# [The problem]
The answer must consist solely of the lines from the opening line of the entries through the line with "NUTRICIÓN (494, 60)", transcribed exactly and without any pictures.
Stored data below:
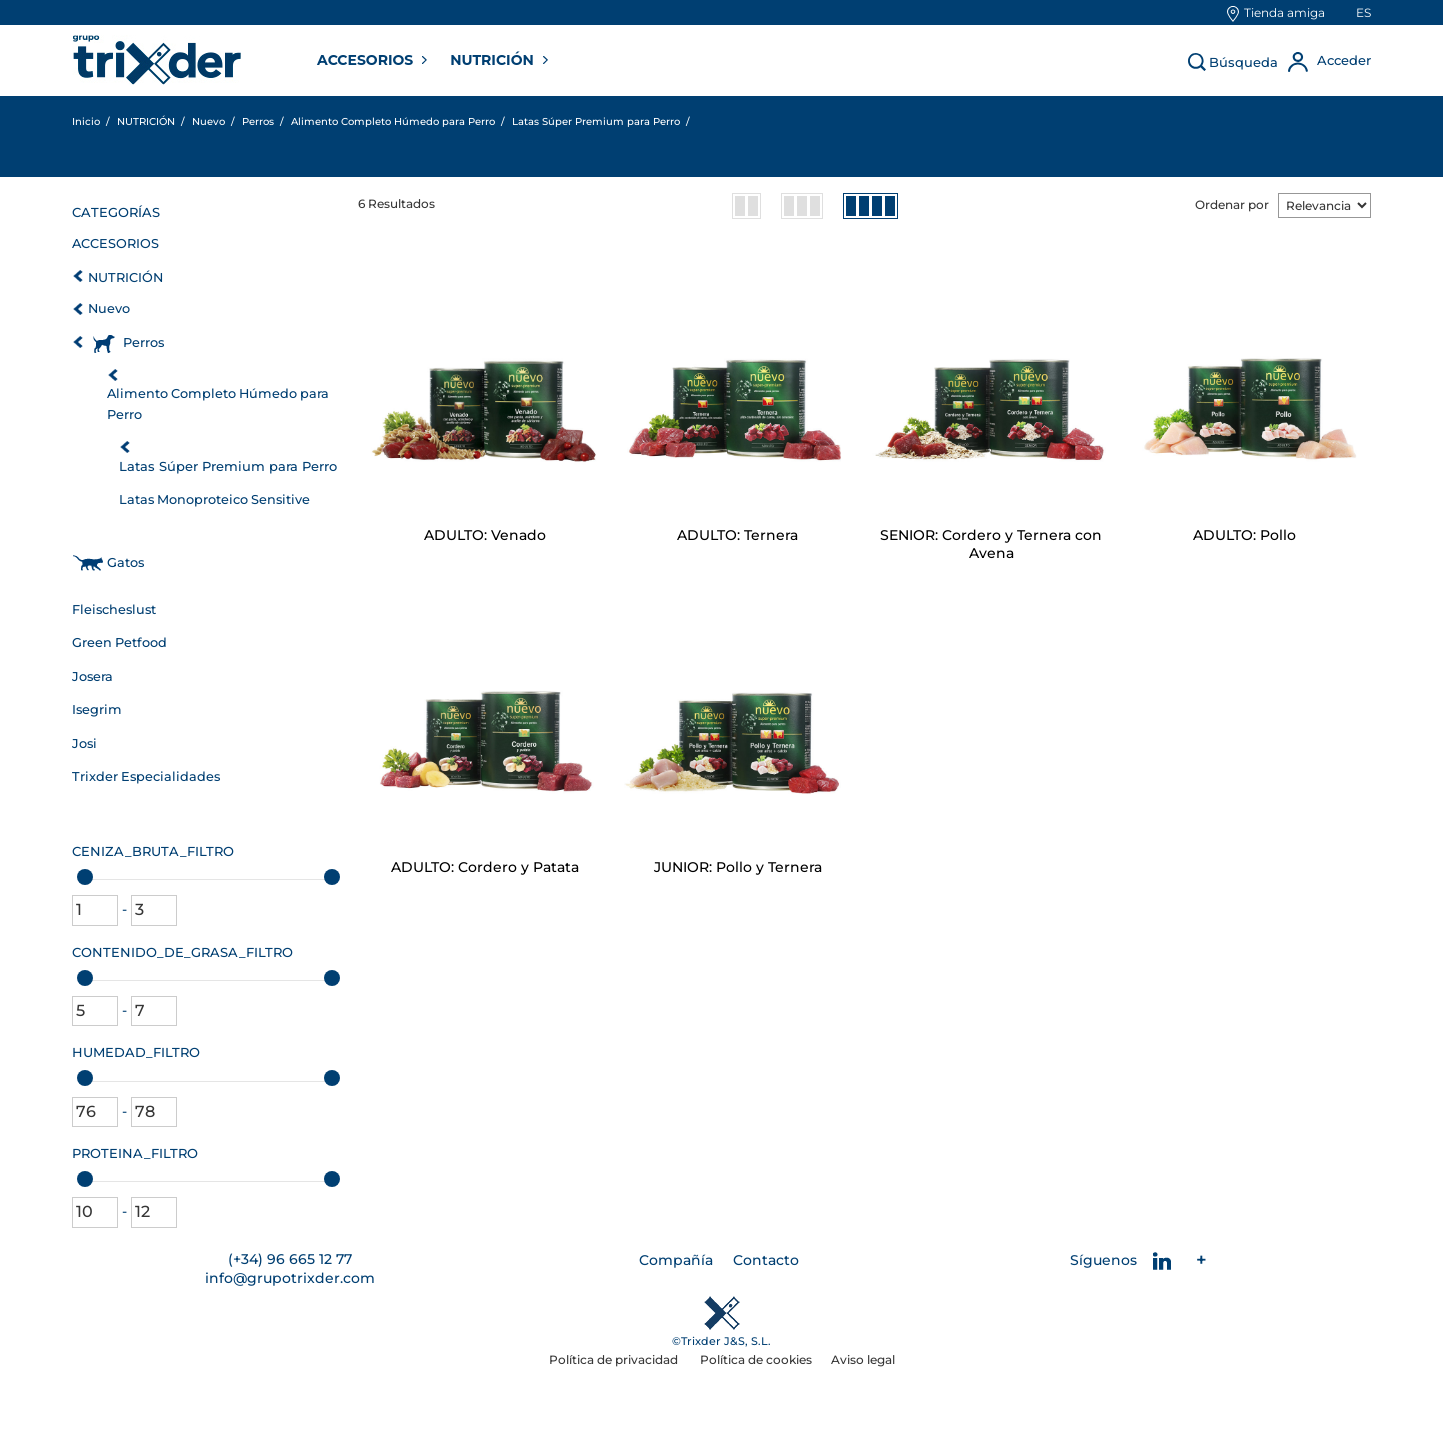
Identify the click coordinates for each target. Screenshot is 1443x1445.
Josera (92, 676)
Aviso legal (863, 1359)
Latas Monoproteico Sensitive (214, 499)
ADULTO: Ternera (737, 535)
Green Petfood (119, 642)
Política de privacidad (615, 1359)
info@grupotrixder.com (290, 1278)
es (1363, 12)
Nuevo (109, 308)
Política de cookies (756, 1359)
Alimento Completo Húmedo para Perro (218, 403)
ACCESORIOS (367, 60)
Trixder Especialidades (146, 776)
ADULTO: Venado (485, 535)
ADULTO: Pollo (1244, 535)
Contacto (766, 1260)
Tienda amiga (1284, 12)
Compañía (676, 1260)
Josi (84, 743)
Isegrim (97, 709)
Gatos (125, 562)
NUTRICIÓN (494, 60)
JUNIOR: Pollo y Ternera (738, 867)
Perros (143, 342)
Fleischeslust (114, 609)
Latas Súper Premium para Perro (228, 466)
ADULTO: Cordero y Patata (485, 867)
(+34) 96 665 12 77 (290, 1259)
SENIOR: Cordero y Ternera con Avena (991, 544)
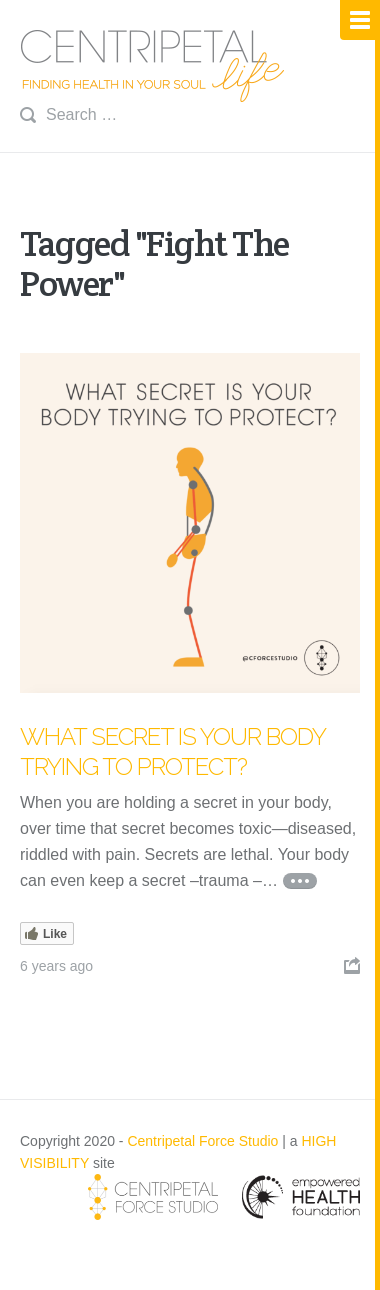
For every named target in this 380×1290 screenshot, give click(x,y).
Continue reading (300, 881)
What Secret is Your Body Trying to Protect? (172, 751)
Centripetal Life (153, 66)
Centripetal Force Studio (202, 1141)
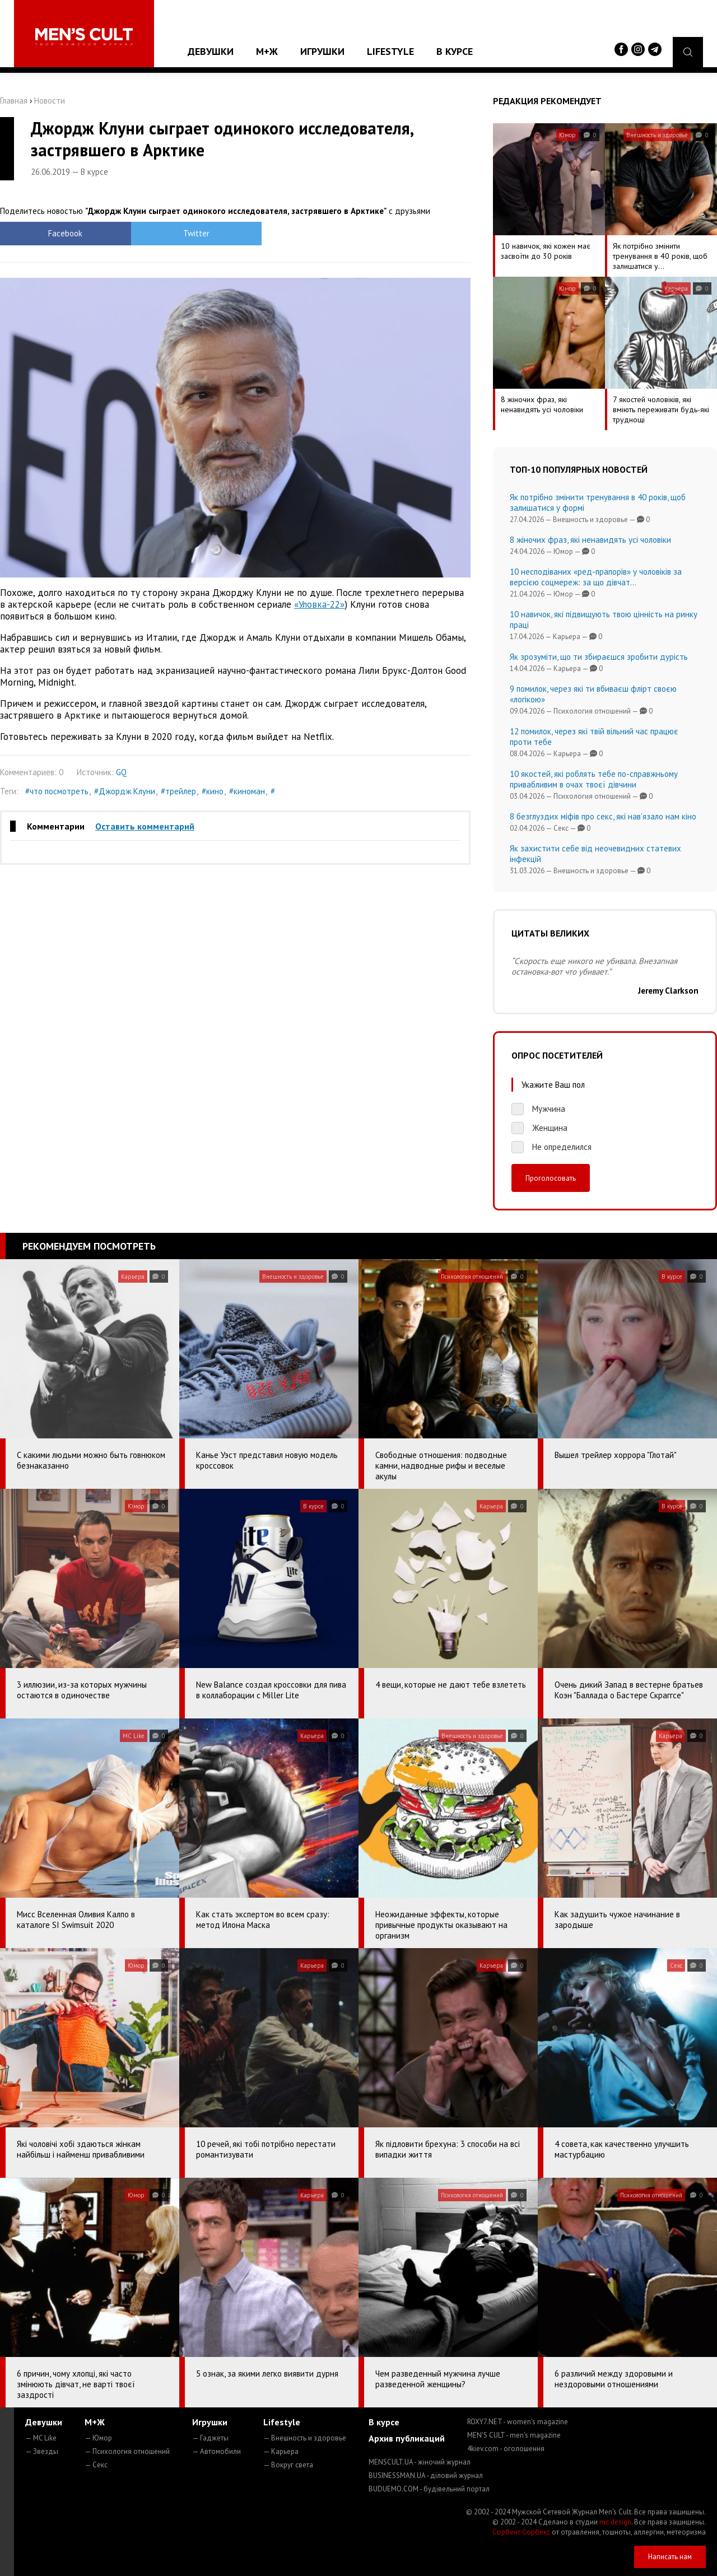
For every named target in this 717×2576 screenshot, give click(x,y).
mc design (615, 2522)
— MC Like (41, 2438)
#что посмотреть (57, 791)
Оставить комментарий (144, 826)
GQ (121, 772)
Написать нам (670, 2556)
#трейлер (178, 791)
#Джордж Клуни (124, 791)
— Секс (96, 2465)
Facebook (59, 233)
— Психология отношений (127, 2451)
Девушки (211, 51)
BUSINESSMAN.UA (426, 2475)
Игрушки (322, 51)
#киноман (247, 791)
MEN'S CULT (514, 2435)
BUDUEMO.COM (429, 2489)
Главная (13, 100)
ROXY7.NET (517, 2421)
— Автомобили (216, 2451)
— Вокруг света (288, 2465)
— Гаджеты (210, 2438)
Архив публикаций (407, 2438)
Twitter (177, 233)
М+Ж (267, 51)
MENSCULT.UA (420, 2462)
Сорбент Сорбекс (521, 2532)
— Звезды (41, 2451)
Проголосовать (550, 1178)
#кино (213, 791)
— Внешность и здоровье (304, 2438)
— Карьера (281, 2451)
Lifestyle (390, 51)
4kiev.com (505, 2448)
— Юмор (98, 2438)
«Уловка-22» (319, 604)
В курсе (454, 51)
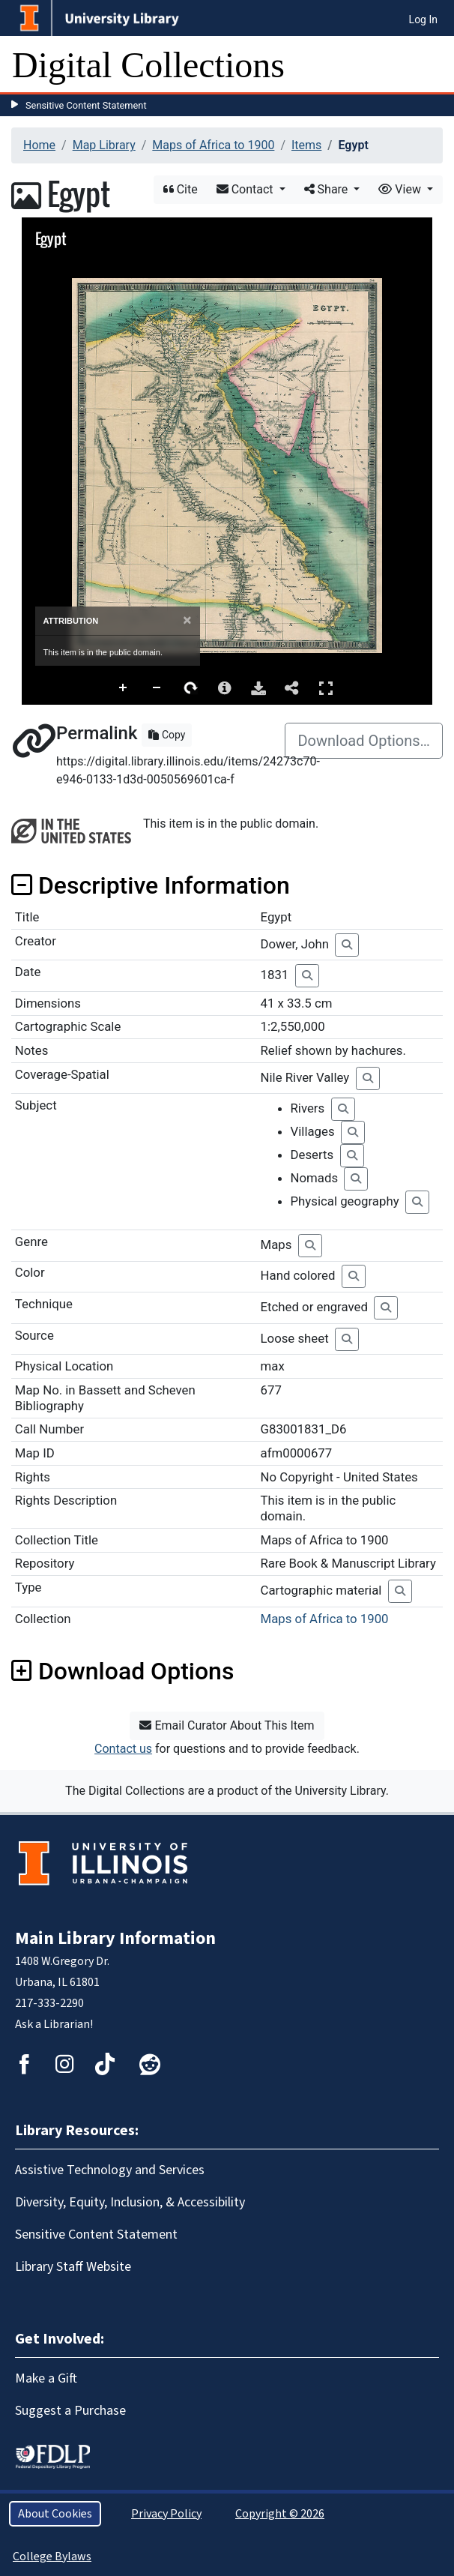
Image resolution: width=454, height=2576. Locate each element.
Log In (423, 19)
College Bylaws (52, 2556)
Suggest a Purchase (70, 2410)
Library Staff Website (73, 2266)
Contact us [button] (123, 1749)
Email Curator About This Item (226, 1725)
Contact (246, 189)
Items (306, 145)
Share (327, 189)
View (401, 189)
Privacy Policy (166, 2514)
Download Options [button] (122, 1671)
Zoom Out (157, 688)
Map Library (104, 145)
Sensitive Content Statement (86, 105)
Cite (180, 189)
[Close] (187, 620)
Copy (166, 735)
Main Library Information (115, 1938)
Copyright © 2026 (279, 2514)
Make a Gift (46, 2378)
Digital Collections (148, 65)
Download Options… (363, 741)
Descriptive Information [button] (150, 885)
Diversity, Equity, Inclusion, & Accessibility (130, 2202)
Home (39, 145)
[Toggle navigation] (433, 65)
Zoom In (123, 688)
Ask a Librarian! (54, 2024)
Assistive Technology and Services (110, 2170)
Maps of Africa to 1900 (213, 145)
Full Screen (326, 687)
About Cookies (55, 2514)
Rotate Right (191, 688)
End of Stored data.
# [Finished exercise]
Identify the click coordinates for each target. Screenshot is 1443x1445.
Josera (92, 676)
Aviso legal (863, 1359)
Latas Monoproteico Sensitive (214, 499)
ADULTO: Ternera (737, 535)
Green Petfood (119, 642)
Política de privacidad (615, 1359)
info@grupotrixder.com (290, 1278)
es (1363, 12)
Nuevo (109, 308)
Política de cookies (756, 1359)
Alimento Completo Húmedo para Perro (218, 403)
ACCESORIOS (367, 60)
Trixder Especialidades (146, 776)
ADULTO: Venado (485, 535)
ADULTO: Pollo (1244, 535)
Contacto (766, 1260)
Tienda amiga (1284, 12)
Compañía (676, 1260)
Josi (84, 743)
Isegrim (97, 709)
Gatos (125, 562)
NUTRICIÓN (494, 60)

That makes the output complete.